The nucleus is the place where the genetic material in the cell is stored, copied and transcribed, and plays an important role in the metabolism, growth and differentiation of the cell. Therefore, the nucleus is also the site of action for various drugs such as DNA, intercalators, alkylating agents, and topoisomerase inhibitors. The nuclear membrane is composed of two layers of membranes on which nuclear pore complexes (NPCS) exist. The nuclear membrane will disappear only when the cell undergoes mitosis. In other cases, the only way for large molecules to enter the nucleus is the nuclear pore complex, which allows particles with a diameter of 9 nm or molecules with a molecular mass below 40 to 45 kDa to freely enter and exit; while ribozymes synthesized by ribosomes, nuclear RNA, and other molecules and nanoparticles need to be connected to the nuclear localization signal (NLS) to enter and exit the nucleus through active transport. The diffusion rate of the microparticle system in the viscous cytoplasm is very slow. The cells transfer the DNA-containing microparticle system around the nucleus through an active transport system such as a microtubule network structure or actin filaments.
The nuclear localization signal is a signal sequence at the C-terminus of nuclear cytoplasmic protein, and generally contains 4 to 8 amino acids. One or more NLSs form an NPC targeting complex. This complex is recognized by the import protein family and then enters the nucleus through an energy-dependent mechanism. The NLS required for different transport substances is different, but these signals have a positively charged peptide core. The first identified NLS is the viral SV40 T antigen, which is a protein necessary for viral DNA to replicate in the nucleus. The superparamagnetic iron oxide nanoparticles with NLS on the surface are stronger than the control signal in the cytoplasm and nucleus. Modified PLGA nanoparticles with quantum dots are used for intracellular tracing; when comparing the ability of two NLS-mediated nanoparticles to enter the nucleus, it is found that although the SV40T antigen-modified nanoparticles significantly improved the cytoplasmic uptake of QD-PLGA nanoparticles, no nanoparticles were found in HeLa cell nucleus, and the nanoparticles modified by adenovirus fibrin not only efficiently entered the cytoplasm, but also concentrated in the nucleus.

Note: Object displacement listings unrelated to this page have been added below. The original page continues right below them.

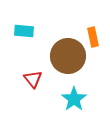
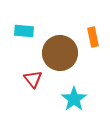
brown circle: moved 8 px left, 3 px up
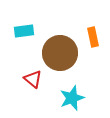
cyan rectangle: rotated 12 degrees counterclockwise
red triangle: rotated 12 degrees counterclockwise
cyan star: moved 2 px left, 1 px up; rotated 15 degrees clockwise
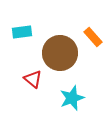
cyan rectangle: moved 2 px left, 1 px down
orange rectangle: rotated 30 degrees counterclockwise
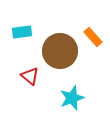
brown circle: moved 2 px up
red triangle: moved 3 px left, 3 px up
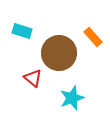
cyan rectangle: moved 1 px up; rotated 24 degrees clockwise
brown circle: moved 1 px left, 2 px down
red triangle: moved 3 px right, 2 px down
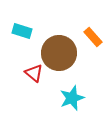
red triangle: moved 1 px right, 5 px up
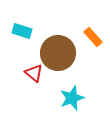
brown circle: moved 1 px left
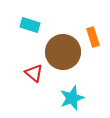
cyan rectangle: moved 8 px right, 6 px up
orange rectangle: rotated 24 degrees clockwise
brown circle: moved 5 px right, 1 px up
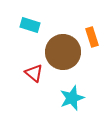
orange rectangle: moved 1 px left
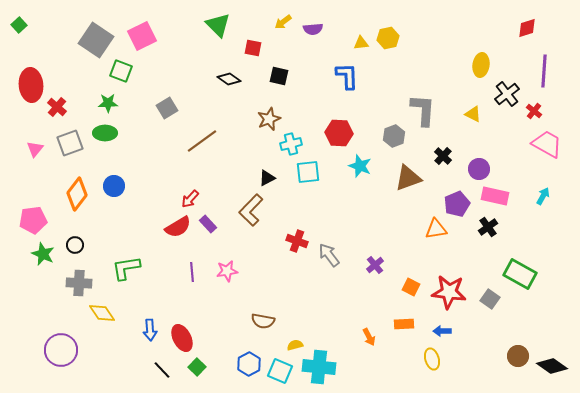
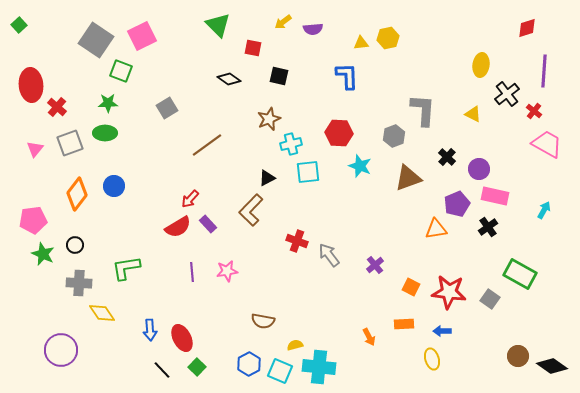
brown line at (202, 141): moved 5 px right, 4 px down
black cross at (443, 156): moved 4 px right, 1 px down
cyan arrow at (543, 196): moved 1 px right, 14 px down
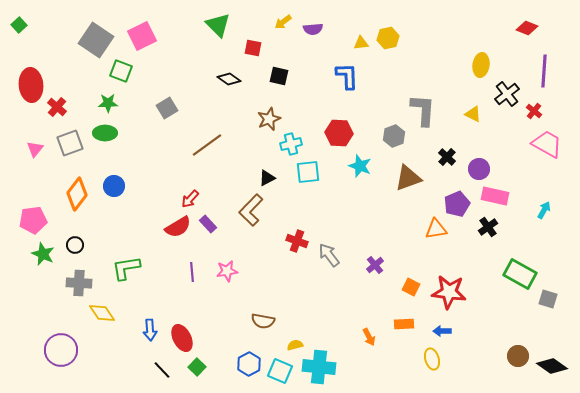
red diamond at (527, 28): rotated 40 degrees clockwise
gray square at (490, 299): moved 58 px right; rotated 18 degrees counterclockwise
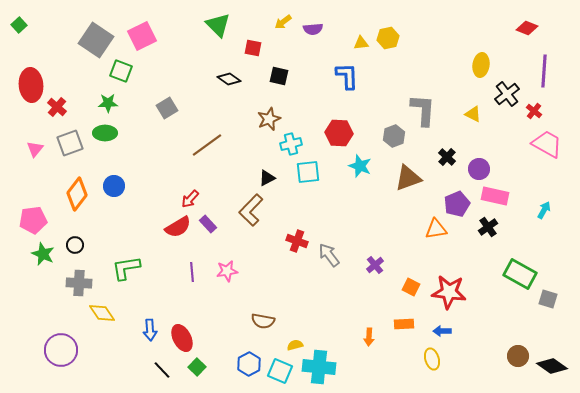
orange arrow at (369, 337): rotated 30 degrees clockwise
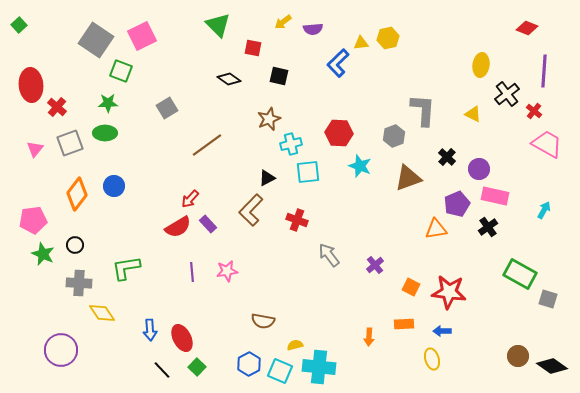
blue L-shape at (347, 76): moved 9 px left, 13 px up; rotated 132 degrees counterclockwise
red cross at (297, 241): moved 21 px up
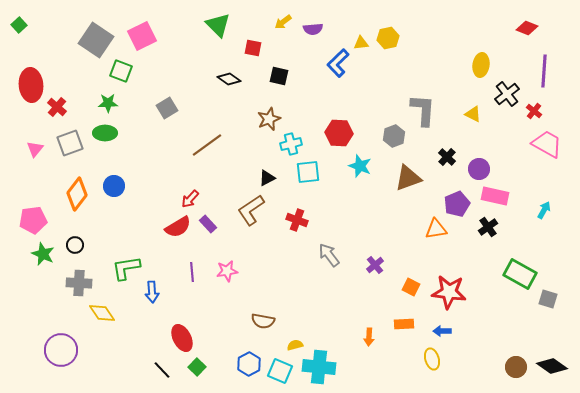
brown L-shape at (251, 210): rotated 12 degrees clockwise
blue arrow at (150, 330): moved 2 px right, 38 px up
brown circle at (518, 356): moved 2 px left, 11 px down
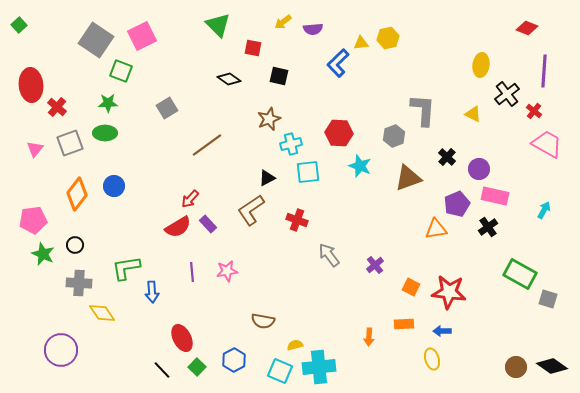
blue hexagon at (249, 364): moved 15 px left, 4 px up
cyan cross at (319, 367): rotated 12 degrees counterclockwise
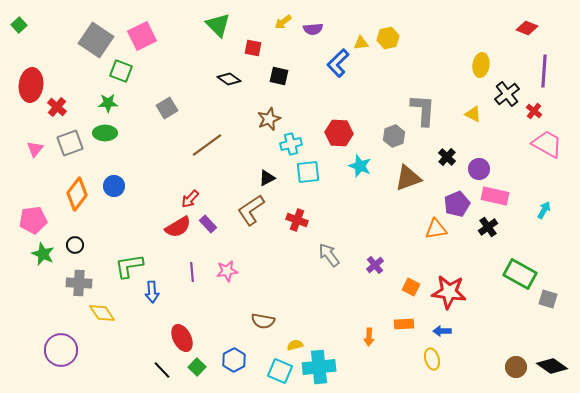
red ellipse at (31, 85): rotated 12 degrees clockwise
green L-shape at (126, 268): moved 3 px right, 2 px up
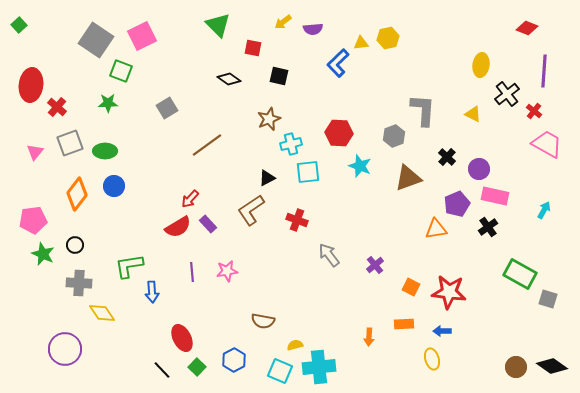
green ellipse at (105, 133): moved 18 px down
pink triangle at (35, 149): moved 3 px down
purple circle at (61, 350): moved 4 px right, 1 px up
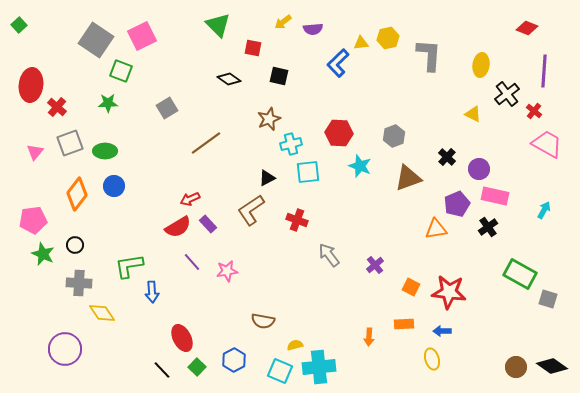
gray L-shape at (423, 110): moved 6 px right, 55 px up
brown line at (207, 145): moved 1 px left, 2 px up
red arrow at (190, 199): rotated 24 degrees clockwise
purple line at (192, 272): moved 10 px up; rotated 36 degrees counterclockwise
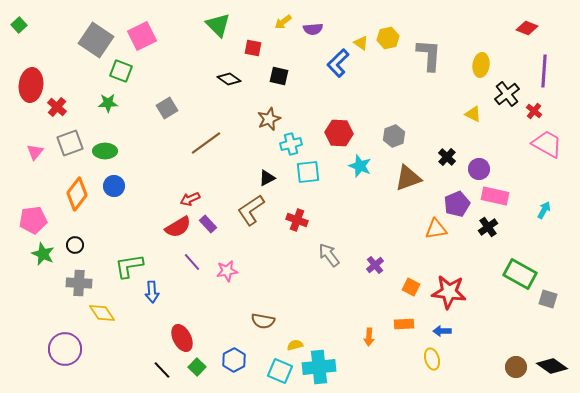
yellow triangle at (361, 43): rotated 42 degrees clockwise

The penetrating peptide can increase the drug concentration in the nucleus while increasing the concentration of the intracellular carrier. The gold nanoparticles on the surface are protected by Tiopronin chain, and then are covalently bonded with functional TAT peptide on the protective chain; it is difficult to find nanoparticles with only protective chain in human fibroblasts, but nanoparticles with functional chain not only can be transported into the cell, but are also widely distributed in the nucleus. Therefore, with the help of nanoparticles modified by penetrating peptides and nuclear localization signals, drugs targeting the nucleus can smoothly reach the nucleus and be enriched there to play a role.